KEYNOTE-122: Phase 2 study of pembrolizumab versus standard-of-care chemotherapy in platinum-pretreated, recurrent or metastatic nasopharyngeal carcinoma

Abstract

BACKGROUND: Current treatment for recurrent/metastatic nasopharyngeal carcinoma (NPC) that progresses on a platinum-based regimen is limited. Prolonged exposure to Epstein-Barr virus (EBV) in NPC leads to increased expression of programmed death 1 (PD-1), resulting in suppressed T-cell immunity and tumor surveillance. Pembrolizumab is a monoclonal anti–PD-1 antibody designed to block the interaction between PD-1 and its ligands, PD-L1 and PD-L2. In the phase 1b KEYNOTE-028 study, pembrolizumab was associated with an overall response rate of 22% (6/27) in mostly heavily pretreated patients with NPC. KEYNOTE-122 (NCT02611960) is a multicenter, open-label, randomized phase 2 study designed to evaluate the efficacy and safety of pembrolizumab monotherapy versus chemotherapy in patients with platinum-pretreated, recurrent or metastatic NPC. TRIAL DESIGN: Key eligibility criteria include age ≥18 years, histologically confirmed nonkeratinizing differentiated NPC (WHO Class II) or undifferentiated NPC (WHO Class III), metastatic or recurrent disease, EBV positivity determined locally or centrally by EBV-encoded small RNA in situ hybridization, previous treatment with platinum-containing regimen, ECOG performance status 0-1, and measurable disease per RECIST v1.1. Patients will be randomly assigned 1:1 to receive either pembrolizumab 200 mg every 3 weeks (Q3W) or investigator’s choice of chemotherapy (capecitabine 1000 mg/m2 twice daily on days 1-14 of each 3-week cycle, gemcitabine 1250 mg/m2 once per week on days 1 and 8 of each 3-week cycle, or docetaxel 75 mg/m2 Q3W).
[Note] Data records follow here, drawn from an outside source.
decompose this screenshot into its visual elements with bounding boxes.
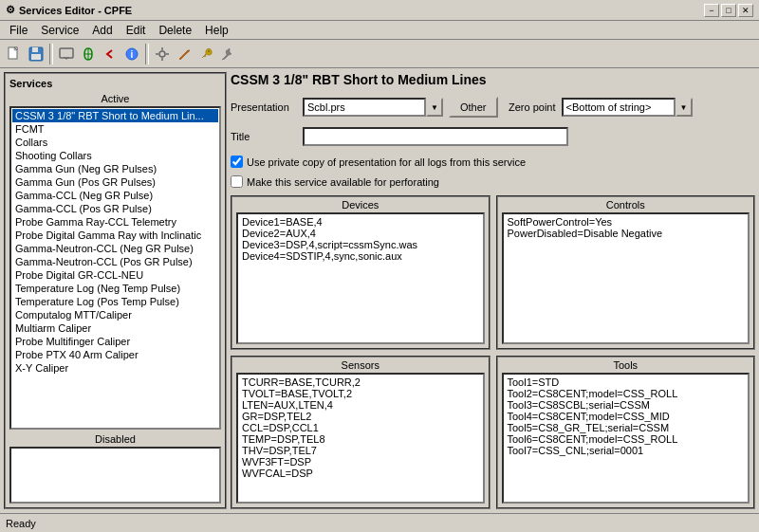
service-title: CSSM 3 1/8" RBT Short to Medium Lines <box>231 72 755 87</box>
menu-delete[interactable]: Delete <box>153 22 197 39</box>
svg-rect-3 <box>32 47 38 52</box>
active-service-item[interactable]: Probe PTX 40 Arm Caliper <box>12 348 218 361</box>
zero-point-dropdown-button[interactable]: ▼ <box>676 98 693 117</box>
tools-panel: Tools Tool1=STDTool2=CS8CENT;model=CSS_R… <box>496 356 756 510</box>
devices-title: Devices <box>232 197 489 212</box>
svg-rect-5 <box>60 48 73 58</box>
devices-content[interactable]: Device1=BASE,4Device2=AUX,4Device3=DSP,4… <box>236 212 485 344</box>
zero-point-input[interactable] <box>562 98 676 117</box>
toolbar-connect-button[interactable] <box>78 44 99 64</box>
title-input[interactable] <box>303 127 568 146</box>
active-label: Active <box>9 93 221 104</box>
title-row: Title <box>231 127 755 146</box>
services-panel-title: Services <box>9 78 221 89</box>
maximize-button[interactable]: □ <box>721 4 736 17</box>
active-service-item[interactable]: Probe Multifinger Caliper <box>12 335 218 348</box>
devices-panel: Devices Device1=BASE,4Device2=AUX,4Devic… <box>231 195 491 350</box>
title-bar-controls: − □ ✕ <box>704 4 753 17</box>
toolbar-info-button[interactable]: i <box>121 44 142 64</box>
presentation-input[interactable] <box>303 98 426 117</box>
toolbar-settings-button[interactable] <box>152 44 173 64</box>
menu-file[interactable]: File <box>4 22 33 39</box>
active-service-item[interactable]: Probe Gamma Ray-CCL Telemetry <box>12 215 218 229</box>
active-service-item[interactable]: Multiarm Caliper <box>12 321 218 335</box>
active-service-item[interactable]: CSSM 3 1/8" RBT Short to Medium Lin... <box>12 109 218 122</box>
presentation-combo: ▼ <box>303 98 443 117</box>
active-service-item[interactable]: Computalog MTT/Caliper <box>12 308 218 321</box>
presentation-row: Presentation ▼ Other Zero point ▼ <box>231 97 755 118</box>
sensors-panel: Sensors TCURR=BASE,TCURR,2TVOLT=BASE,TVO… <box>231 356 491 510</box>
menu-edit[interactable]: Edit <box>120 22 152 39</box>
toolbar-tool1-button[interactable] <box>174 44 194 64</box>
svg-point-17 <box>208 50 210 52</box>
disabled-section: Disabled <box>9 433 221 504</box>
active-service-item[interactable]: X-Y Caliper <box>12 361 218 375</box>
sensors-title: Sensors <box>232 358 489 373</box>
perforating-checkbox[interactable] <box>231 175 243 188</box>
active-service-item[interactable]: Temperature Log (Neg Temp Pulse) <box>12 282 218 295</box>
active-service-item[interactable]: Probe Digital Gamma Ray with Inclinatic <box>12 229 218 242</box>
toolbar-key-button[interactable] <box>195 44 216 64</box>
zero-point-label: Zero point <box>504 101 556 113</box>
svg-point-12 <box>159 51 165 57</box>
right-panel: CSSM 3 1/8" RBT Short to Medium Lines Pr… <box>231 72 755 509</box>
title-bar: ⚙ Services Editor - CPFE − □ ✕ <box>0 0 759 21</box>
zero-point-combo: ▼ <box>562 98 693 117</box>
other-button[interactable]: Other <box>449 97 498 118</box>
presentation-dropdown-button[interactable]: ▼ <box>426 98 443 117</box>
services-panel: Services Active CSSM 3 1/8" RBT Short to… <box>4 72 227 509</box>
active-service-item[interactable]: Gamma-Neutron-CCL (Pos GR Pulse) <box>12 255 218 268</box>
controls-content[interactable]: SoftPowerControl=YesPowerDisabled=Disabl… <box>502 212 750 344</box>
toolbar: i <box>0 40 759 68</box>
svg-rect-4 <box>31 54 41 60</box>
active-service-item[interactable]: Probe Digital GR-CCL-NEU <box>12 268 218 282</box>
toolbar-save-button[interactable] <box>26 44 46 64</box>
window-title: Services Editor - CPFE <box>19 5 132 16</box>
active-service-item[interactable]: Shooting Collars <box>12 149 218 162</box>
toolbar-back-button[interactable] <box>100 44 120 64</box>
active-service-item[interactable]: Temperature Log (Pos Temp Pulse) <box>12 295 218 308</box>
active-service-item[interactable]: Gamma-CCL (Pos GR Pulse) <box>12 202 218 215</box>
disabled-services-list[interactable] <box>9 447 221 504</box>
title-label: Title <box>231 131 297 142</box>
tools-title: Tools <box>498 358 754 373</box>
menu-service[interactable]: Service <box>35 22 84 39</box>
minimize-button[interactable]: − <box>704 4 719 17</box>
close-button[interactable]: ✕ <box>738 4 753 17</box>
toolbar-separator-2 <box>145 44 149 64</box>
title-bar-left: ⚙ Services Editor - CPFE <box>6 4 132 16</box>
private-copy-checkbox[interactable] <box>231 156 243 168</box>
tools-content[interactable]: Tool1=STDTool2=CS8CENT;model=CSS_ROLLToo… <box>502 373 750 504</box>
presentation-label: Presentation <box>231 101 297 113</box>
status-bar: Ready <box>0 513 759 532</box>
active-service-item[interactable]: FCMT <box>12 122 218 136</box>
menu-help[interactable]: Help <box>199 22 234 39</box>
active-service-item[interactable]: Gamma Gun (Pos GR Pulses) <box>12 175 218 189</box>
sensors-content[interactable]: TCURR=BASE,TCURR,2TVOLT=BASE,TVOLT,2LTEN… <box>236 373 485 504</box>
controls-title: Controls <box>498 197 754 212</box>
checkbox1-row: Use private copy of presentation for all… <box>231 156 755 168</box>
checkbox1-label: Use private copy of presentation for all… <box>247 156 526 168</box>
checkbox2-row: Make this service available for perforat… <box>231 175 755 188</box>
checkbox2-label: Make this service available for perforat… <box>247 176 439 188</box>
active-service-item[interactable]: Collars <box>12 136 218 149</box>
toolbar-monitor-button[interactable] <box>56 44 77 64</box>
svg-text:i: i <box>131 49 134 60</box>
active-service-item[interactable]: Gamma Gun (Neg GR Pulses) <box>12 162 218 175</box>
toolbar-separator-1 <box>49 44 53 64</box>
disabled-label: Disabled <box>9 433 221 445</box>
app-icon: ⚙ <box>6 4 15 16</box>
toolbar-tool2-button[interactable] <box>217 44 238 64</box>
active-service-item[interactable]: Gamma-CCL (Neg GR Pulse) <box>12 189 218 202</box>
menu-add[interactable]: Add <box>86 22 118 39</box>
toolbar-new-button[interactable] <box>4 44 25 64</box>
main-content: Services Active CSSM 3 1/8" RBT Short to… <box>0 68 759 513</box>
menu-bar: File Service Add Edit Delete Help <box>0 21 759 40</box>
status-text: Ready <box>6 518 36 529</box>
data-grid: Devices Device1=BASE,4Device2=AUX,4Devic… <box>231 195 755 509</box>
controls-panel: Controls SoftPowerControl=YesPowerDisabl… <box>496 195 756 350</box>
active-services-list[interactable]: CSSM 3 1/8" RBT Short to Medium Lin...FC… <box>9 106 221 430</box>
active-service-item[interactable]: Gamma-Neutron-CCL (Neg GR Pulse) <box>12 242 218 255</box>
Treatment will continue until disease progression, unacceptable toxicity, investigator decision, or 35 cycles of pembrolizumab. Response will be evaluated every 6 weeks for the first year of treatment and every 9 weeks thereafter per RECIST v1.1 by central imaging assessment. Primary end points are overall survival and progression-free survival per RECIST v1.1 by central imaging assessment; secondary end points include objective response rate and duration of response. Enrollment is ongoing and will continue until approximately 160 patients have enrolled.